Guest Post by Dr. Doug Stilwell, Drake University
In my last paper, I wrote of a 1994 exchange between myself and my then supervisor, Dr. Doug Buchanan, in which during my evaluation at the end of my first year of being a principal, I shared I wanted to “change the educational world.” He paused and insightfully and correctly said to me I “needed to know something first” in order to have anything of value to share with anyone. While I believe Dr. Buchanan was telling me I needed “profound knowledge,” the notion of “knowing something” also suggests having some degree of knowledge about, in my case, the world of education, specifically the school I was leading at that time. Knowing things – possessing knowledge – helps one to begin the process of inquiry and improvement.

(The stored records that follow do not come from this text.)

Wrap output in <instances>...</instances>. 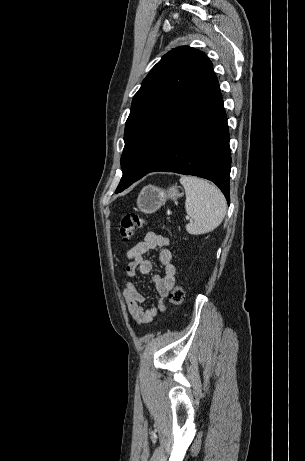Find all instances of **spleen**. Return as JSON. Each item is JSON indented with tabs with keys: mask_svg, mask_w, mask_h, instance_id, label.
Segmentation results:
<instances>
[{
	"mask_svg": "<svg viewBox=\"0 0 305 461\" xmlns=\"http://www.w3.org/2000/svg\"><path fill=\"white\" fill-rule=\"evenodd\" d=\"M180 183L185 189V209L192 218L186 225L189 234L199 235L212 232L226 214V200L222 192L208 181L182 176Z\"/></svg>",
	"mask_w": 305,
	"mask_h": 461,
	"instance_id": "obj_1",
	"label": "spleen"
}]
</instances>
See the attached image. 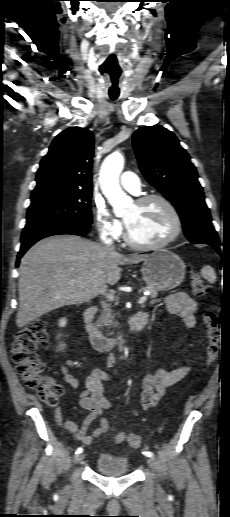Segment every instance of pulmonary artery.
Listing matches in <instances>:
<instances>
[{
	"mask_svg": "<svg viewBox=\"0 0 230 517\" xmlns=\"http://www.w3.org/2000/svg\"><path fill=\"white\" fill-rule=\"evenodd\" d=\"M120 183L125 190L132 194L137 195L141 191L139 178L133 172H124L120 178Z\"/></svg>",
	"mask_w": 230,
	"mask_h": 517,
	"instance_id": "obj_1",
	"label": "pulmonary artery"
}]
</instances>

But what type of knowledge must one possess in order to make improvements, say, in student learning? The universal mantra of being “data-driven” can lead one to believe that if we simply accumulate data, we will somehow divine what to do next. But data or information according to Dr. W. Edwards Deming, is not the same as knowledge; something he tells us for which there is no substitute. Quantitative data, the type we typically collect and analyze in education, is simply a set of numbers/values – results of some sort of assessment – and means, on its own, absolutely nothing. The reader may disagree, but let me make my case for this by making a connection from a scene from the classic musical, The Sound of Music.
If you have seen the movie, or the play, you will recall the scene where Maria was attempting to teach the seven von Trapp children to sing; something that had been missing from their home since the death of their mother. During the “Do-Re-Mi” sequence Maria sang a series of notes, “do, so, la, fa, mi, do, re,” based on a musical theory known as “solfege,” in which every note in the major scale has a certain unique syllable (do-re-mi-fa-so-la-ti-do), and asked the children to repeat what she had sung. Maria continued to build on the complexity of her sequence, which the children, of course, repeated beautifully. It was at the height of this complexity of seemingly disconnected notes that the youngest of the von Trapp children, Gretl, tugs at Maria’s skirt and bravely announces, “But it doesn’t mean anything;” and she was correct. What the children were singing appeared to be random notes (data) that lacked meaning. . . until Maria emphasized this was a melody made up of the notes and then added the lyrics, “When you know the notes to sing, you can sing most anything.” In other words, Maria provided a context through which to understand and make meaning of the data (notes).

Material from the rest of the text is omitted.